Koscher indique également l'accès CIS / MS à l’Electronic Flight Bag, qui regorge de documents et de matériel de navigation auxquels le pilote d'un avion peut se référer via une tablette dans le cockpit. La corruption de ces données pourrait provoquer une forme de chaos. « Si vous pouvez créer de la confusion et de la désinformation dans le poste de pilotage, cela pourrait conduire à de très mauvais résultats », fait remarquer Koscher.
Un porte-parole de Boeing a déclaré que l’Electronic Flight Bag ne pouvait pas non plus être compromis depuis CIS/MS, même si les deux systèmes se trouvaient dans la même partie du réseau du 787.
Conclusion
Il faut préciser que ni Savage ni Koscher ne croient que, sur la seule base des découvertes de Santamarta, un pirate informatique pourrait constituer un danger immédiat pour un avion ou ses passagers. « Nous sommes loin d'une menace imminente pour la sécurité », a déclaré Savage tout en précisant que « Boeing a du travail à faire ».
Il est difficile de déterminer si les conclusions d'IOActive représentent réellement un pas en avant vers une attaque sérieuse, simplement en raison de la logistique impossible de la recherche sur la sécurité des avions.
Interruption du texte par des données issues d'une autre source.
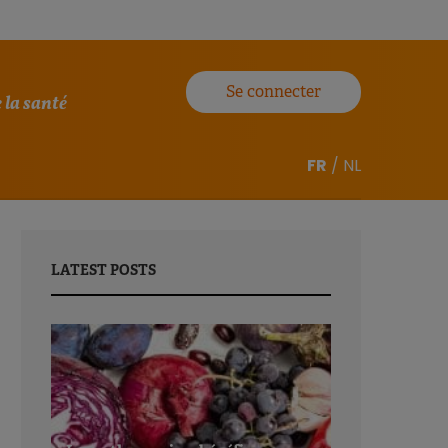
Se connecter
 la santé
FR
/
NL
LATEST POSTS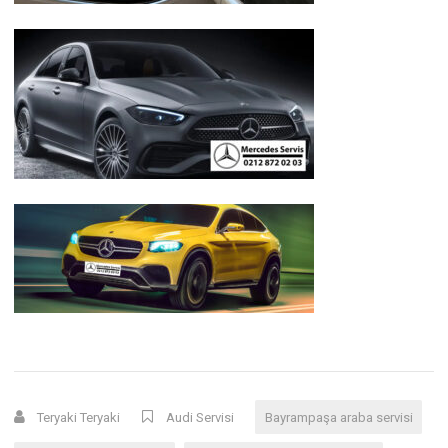
Teryaki Teryaki
Audi Servisi
Bayrampaşa araba servisi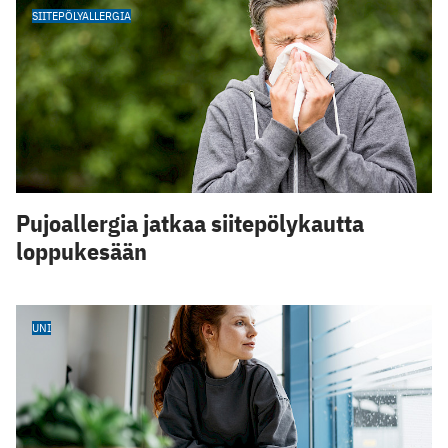
SIITEPÖLYALLERGIA
Pujoallergia jatkaa siitepölykautta
loppukesään
UNI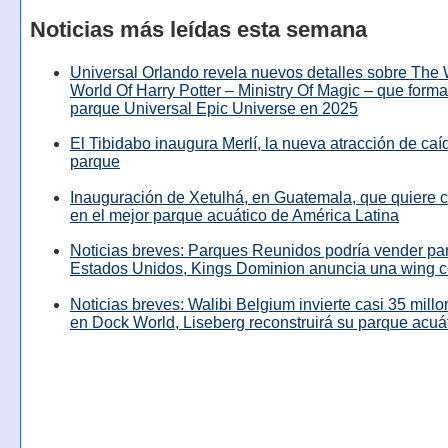
Noticias más leídas esta semana
Universal Orlando revela nuevos detalles sobre The
World Of Harry Potter – Ministry Of Magic – que forma
parque Universal Epic Universe en 2025
El Tibidabo inaugura Merlí, la nueva atracción de caíd
parque
Inauguración de Xetulhá, en Guatemala, que quiere c
en el mejor parque acuático de América Latina
Noticias breves: Parques Reunidos podría vender pa
Estados Unidos, Kings Dominion anuncia una wing c
Noticias breves: Walibi Belgium invierte casi 35 mill
en Dock World, Liseberg reconstruirá su parque acuá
Des entreprises comme Boeing ont les moyens de tester de manière exhaustive la sécurité d'un avion, mais elles ont également de graves conflits d'intérêts sur les résultats publiés.
Les recherches de Santamarta, en dépit des réfutations et des assurances de Boeing, devraient rappeler que la sécurité des aéronefs est loin d'être un domaine épargné en matière de cybersécurité. « Ceci est un rappel que les avions, comme les voitures, dépendent de systèmes informatiques en réseau de plus en plus complexes », a déclaré Savage. « Ils ne pourront pas échapper aux vulnérabilités qui vont avec ».